Problemy zdarzają się głównie z bramami z napędem. Po pierwsze dlatego, że bez niego bardzo łatwo zauważyć, że coś jest nie tak oraz jak brama po pewnym czasie od montażu opuści się (a stanie się to na pewno) może wymagać regulacji układu napędowego. Jeśli to zaniedbamy to efekt może być taki jak napisałeś.

----------


## Nefer

> W bramach przesuwnych naprawdę ważne są trzy czynniki:
> 1. projekt - czyli jej proporcje, wymiary, masa, wózki...
> 2. wykonanie - czyli jakość materiałów i elementów oraz jakość ich połączenia
> 3. montaż


Zbigmor/mpopław czy móglibyście napisać coś więcej o punkcie 2 ?
Jakie materiały i rozwiązania techniczne wybierać (na co zwracać uwagę) a czego unikać ?
Dzięki.

P.S. może Was to pogodzi  :smile:  :smile:   :Wink2:

----------


## zbigmor

> Napisał zbigmor
> 
> 
> W bramach przesuwnych naprawdę ważne są trzy czynniki:
> 1. projekt - czyli jej proporcje, wymiary, masa, wózki...
> 2. wykonanie - czyli jakość materiałów i elementów oraz jakość ich połączenia
> 3. montaż
> 
> 
> ...



Nie ma co nas godzić bo nie czuję się w stanie wojny.   :smile:  
Akurat punkt 2 jest najprościej zrozumieć. Zależny jest on jednak od punktu 1. Jeśli właściwie dobrano materiały do budowy bramy tzn. wielkości profili, rodzaje wózków itp. to pozostaje tylko kwestia ich poprawnego zespawania, poskręcania.
Co do szczegułów technicznych to unikam listw napędowych o szerokości mniejszej od 10mm oraz listw z pokryciem z tworzywa sztucznego przykręcanych do profila nośnego za pomocą śrub (co nie znaczy, że tak nie można). Ważne jest aby tuleje montażowe do listw były prawidłowo przyspawane do profila, czyli prostopadle.
Wózki staram się używać regulowane, wahliwe. To nie jest warunek konieczny, ale bardzo istotny jeśli chodzi o trwałość no i przede wszystkim nie używam wózków z rolkami z tworzywa. Z kilku źródeł słyszałem o ich niskiej trwałości.

----------


## Nefer

Dzięki Zbigmor  :smile:  

Jak rozumiem o punkt 1 mogę poprosić wykonawcę bramy ?

----------


## zbigmor

> Dzięki Zbigmor  
> 
> Jak rozumiem o punkt 1 mogę poprosić wykonawcę bramy ?

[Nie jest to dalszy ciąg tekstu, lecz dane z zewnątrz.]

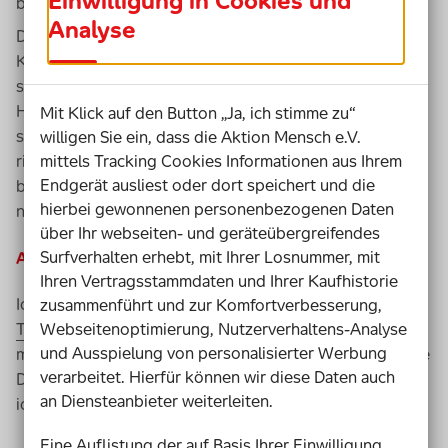
Einwilligung in Cookies und
brauche, um auswärts die Toilette zu nutzen.
Analyse
Das habe ich auch einer Mitarbeiterin bei der
Krankenkasse am Telefon erklärt. Doch sie meinte, ich
solle dann eben auf die Toilette gehen, bevor ich das
Haus verlasse oder Windeln anziehen. Darauf habe ich
Mit Klick auf den Button „Ja, ich stimme zu“
sehr emotional reagiert und sie gefragt, ob ich das jetzt
willigen Sie ein, dass die Aktion Mensch e.V.
mittels Tracking Cookies Informationen aus Ihrem
richtig verstanden habe, worauf sie es noch mal
Endgerät ausliest oder dort speichert und die
bestätigte. Danach war ich zwei Tage lang sehr
hierbei gewonnenen personenbezogenen Daten
niedergeschlagen und habe überlegt, was ich tun kann.
über Ihr webseiten- und geräteübergreifendes
Surfverhalten erhebt, mit Ihrer Losnummer, mit
Ansprüche geltend machen: Sprachrohr Twitter
Ihren Vertragsstammdaten und Ihrer Kaufhistorie
Ich habe mich dann entschieden, auf meinem
zusammenführt und zur Komfortverbesserung,
Webseitenoptimierung, Nutzerverhaltens-Analyse
Twitter-Account
davon zu berichten, weil das einfach
und Ausspielung von personalisierter Werbung
mein Sprachrohr ist, und auch, weil ich finde, dass solche
verarbeitet. Hierfür können wir diese Daten auch
Dinge an die Öffentlichkeit gehören. Daraufhin bekam
an Diensteanbieter weiterleiten.
ich eine große Welle an Zuspruch.
Eine Auflistung der auf Basis Ihrer Einwilligung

Oczywiście można samemu, ale na własną odpowiedzialność. Trzeba sobie jednak zdawać sprawę, że to powinno kosztować.
Poprosiłbym jeszcze o rysunek fundamentu.

----------


## Startos

Mój wybór padnie na bramę dwuskrzydłową z kilku względów:
- zdecydowanie większa estetyka ogrodzenia (subiektywne, ale tak to oceniam)  :smile: 
- wystarczający zapas miejsca na podjeździe
- znikome opady śniegu w okolicach Poznania (w tym względzie uwarunkowania mające decydujacy wpływ na decyzję np. na Podkarpaciu czy w Małopolsce mi zupełnie nie wadzą, bo przy 3 cm śniegu brama powinna spokojnie pracować)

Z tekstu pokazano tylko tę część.